I started to think about Anthony, the T-shirt giver…
I like to provide students with choices. For example, if there is reason to assess vocabulary, I allow students to choose a certain number to define; if I give a writing assessment, I provide options for prompts; and if there is a test or quiz, I allow the option to use a word bank - for everyone. My thought is this: if the accommodation helps the student who needs it the most, why shouldn’t everyone have access? Again (and I’ve said this before), it’s just language. And if lessening their stress will lessen mine...
So, it doesn’t surprise me that my favorite “choice” story involves the student mentioned above. Anthony was in one of my third-year Spanish classes, but not level 3 as the students in that class (including Anthony) had learning challenges, like the IEP and/or 504 kind. But unlike the other students in the class who had been my charges for the previous two years, Anthony began his Spanish career at another school and, come to find out, was socially promoted from Spanish 2 to my class, so he was already out of the loop when he stepped foot in the classroom.
It was apparent almost immediately that Anthony was uncomfortable in the class. Not only was he an outsider to the group (two years with the same students allows for a familiarity that cannot be underestimated), it became clear that Anthony was in way over his head with the course material. Not surprisingly, Anthony then began acting out in class. He wasn’t horribly behaved, but he did begin to show frustration by having a sassy, and thisside of disrespectful edge. In short, he was short, and sometimes a little nasty.
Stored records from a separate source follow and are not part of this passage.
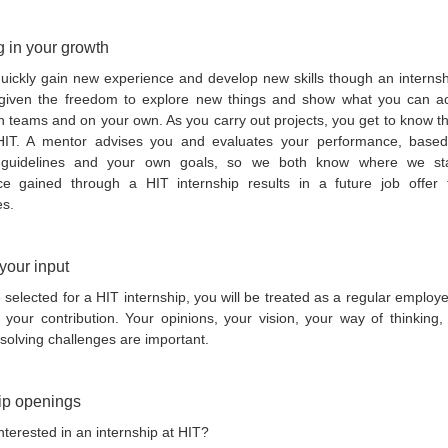
g in your growth
quickly gain new experience and develop new skills though an internsh
given the freedom to explore new things and show what you can a
n teams and on your own. As you carry out projects, you get to know t
HIT. A mentor advises you and evaluates your performance, base
s guidelines and your own goals, so we both know where we st
ce gained through a HIT internship results in a future job offer
es.
your input
e selected for a HIT internship, you will be treated as a regular emplo
e your contribution. Your opinions, your vision, your way of thinking
 solving challenges are important.
ip openings
nterested in an internship at HIT?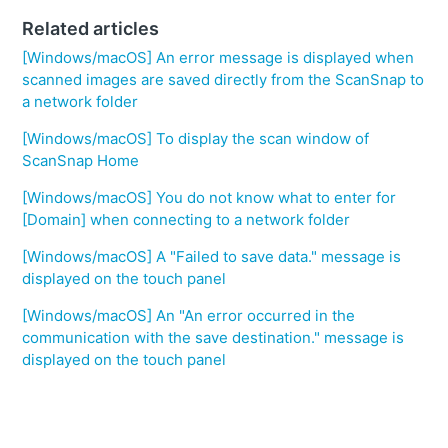
Related articles
[Windows/macOS] An error message is displayed when
scanned images are saved directly from the ScanSnap to
a network folder
[Windows/macOS] To display the scan window of
ScanSnap Home
[Windows/macOS] You do not know what to enter for
[Domain] when connecting to a network folder
[Windows/macOS] A "Failed to save data." message is
displayed on the touch panel
[Windows/macOS] An "An error occurred in the
communication with the save destination." message is
displayed on the touch panel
After class one day, I invited Anthony to have a chat with me at the tables in the corridor. The conversation went like this (I’ll never forget it):
Me: So, Anthony, what’s up with you in class?
Anthony: I suck at Spanish.
Me: Ha!, besides the obvious!
Anthony laughed. I laughed. The elephant in the hallway had been named. It was time to solve the problem.
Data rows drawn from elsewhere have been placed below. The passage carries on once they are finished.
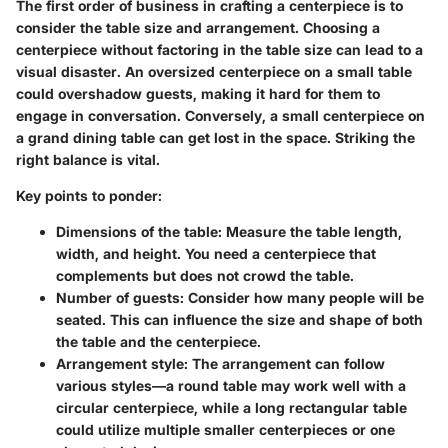
The first order of business in crafting a centerpiece is to
consider the table size and arrangement. Choosing a
centerpiece without factoring in the table size can lead to a
visual disaster. An oversized centerpiece on a small table
could overshadow guests, making it hard for them to
engage in conversation. Conversely, a small centerpiece on
a grand dining table can get lost in the space. Striking the
right balance is vital.
Key points to ponder:
Dimensions of the table:
Measure the table length,
width, and height. You need a centerpiece that
complements but does not crowd the table.
Number of guests:
Consider how many people will be
seated. This can influence the size and shape of both
the table and the centerpiece.
Arrangement style:
The arrangement can follow
various styles—a round table may work well with a
circular centerpiece, while a long rectangular table
could utilize multiple smaller centerpieces or one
Me: It seems to me like you have two choices: 1. You can go to see your counselor and drop the course, or 2. You can stick it out and we’ll figure out the best way tol help you get to where you need to be.
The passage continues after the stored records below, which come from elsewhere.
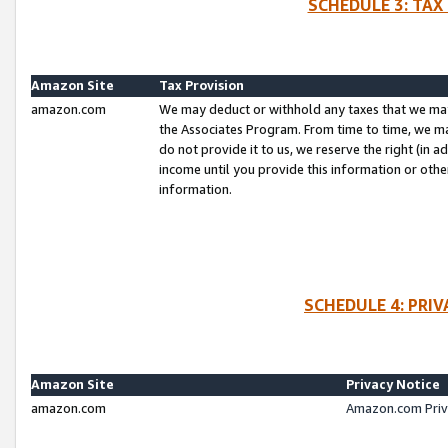
SCHEDULE 3: TAX
Amazon Site
Tax Provision
amazon.com
We may deduct or withhold any taxes that we ma
the Associates Program. From time to time, we m
do not provide it to us, we reserve the right (in 
income until you provide this information or oth
information.
SCHEDULE 4: PRI
Amazon Site
Privacy Notice
amazon.com
Amazon.com Priv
Now, mind you, at the time, Anthony could not put two words together in Spanish, if he knew two words, so I had a big task ahead of me.
Anthony: I don’t want to drop the class. I like it.
Admittedly, my classes are a GOOD TIME, so who could blame the kid? Where else would he be laughing so much while struggling?? 🤣
Me: Okay. If you want to stay, I’ll help you out. From now on, have all of the handouts on your desk - whatever you need to feel comfortable - and whenever you know the answer, let me know and I will call on you first.
By encouraging him to pay attention so he could participate when HE wanted to, I kept him on task, engaged and less frustrated, but more importantly, I allowed HIM to decide that he had the ability to be successful. I don’t really know how, but it worked. Anthony was given some breathing room and he used it - at first just to calm down. And don’t you know, by the end of the year, he WAS putting words together - in the past tense even. (Note: they were challenging to read at times with all of the errors, but they were comprehensible!)
Anthony credits me for his being in college because the simple opportunity I provided in Spanish class allowed him to realize that he CAN do hard things. In fact, the very day last week when I wore that T-shirt, I saw Anthony in town for the first time since he graduated.
“You know I wouldn’t be graduating from college next year if you didn’t help me realize that I could be a student,” he said, as I smiled.
I talk about extending grace a lot - to one’s students and oneself. I continue to provide choices and to meet students where they are. While that might be interpreted as lax or wishy-washy, to me it makes sense somatically, and that’s where I want to be as a teacher at this stage in my career.
I’m still smiling. For Anthony. And for me, too.